The Swarm (1978)

(On Cable TV, March 2020) Killer-bee movies were a surprisingly robust trend in the late 1970s, with at least three of them on the record—clearly a case of Hollywood taking a new striking idea and then beating it into pulp. None of the killer bee movies are acknowledged as being any good, but big-budget The Swarm actively pushes into ridiculousness at times. Masterminded by master-of-disaster producer-director Irwin Allen, The Swarm follows the then-much-anticipated deadly bees as they make their way north to Texas, and proceed to outwit all humans. To be fair, and this is part of the film’s unique “charm,” the human characters are all singularly stupid here—up to and including panicking hard enough to (somehow) a blow up a nuclear power plant. Who needs killer bees when kids think it’s a good idea to set bees on fire, when train drivers cause derailments at the slightest sign of panic, when military officers think it’s a good idea to torch Houston? In keeping with other 1970s disaster movies, the cast is a remarkable mixture of new faces like Michael Caine (struggling helplessly against the material), and Classic Hollywood veterans, such as José Ferrer, Slim Pickens, Henry Fonda, Fred MacMurray, Richard Chamberlain and Olivia de Havilland. Such an undignified mark on their resumés… although they, too, must have hoped that the film would be as successful as Allen’s previous disaster movies.

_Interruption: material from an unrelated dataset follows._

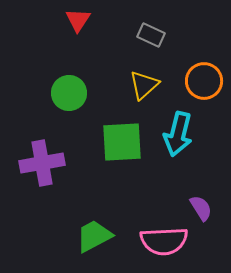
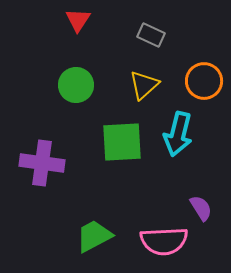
green circle: moved 7 px right, 8 px up
purple cross: rotated 18 degrees clockwise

Alas, it wasn’t so: Audiences were indifferent to The Swarm, and critics were savage in their appreciation — although the film has since gained a bit of a cult status due to its risible nature. (It was, in many ways, the end of Allen’s career: he never as big of a budget nor recaptured the popular imagination after that.) The Swarm may be a bad movie, but it does remain quite a bit of fun to watch—you can’t help but blink at the inanity on screen and wonder how it got made with such expansive means. It doesn’t end once the credits roll: Just as you start to relax, thinking that you’re over the worst of it, the film hits you with the dumbest, most offensive disclaimer imaginable under the context: “The African killer bee portrayed in this film bears absolutely no relationship to the industrious, hardworking American honey bee to which we are indebted for pollinating vital crops that feed our nation.” Ooof! I watched the film with a friend, and at the end of it said, “I’m glad you were with me through this, because later I will be able to ask you if this really happened.”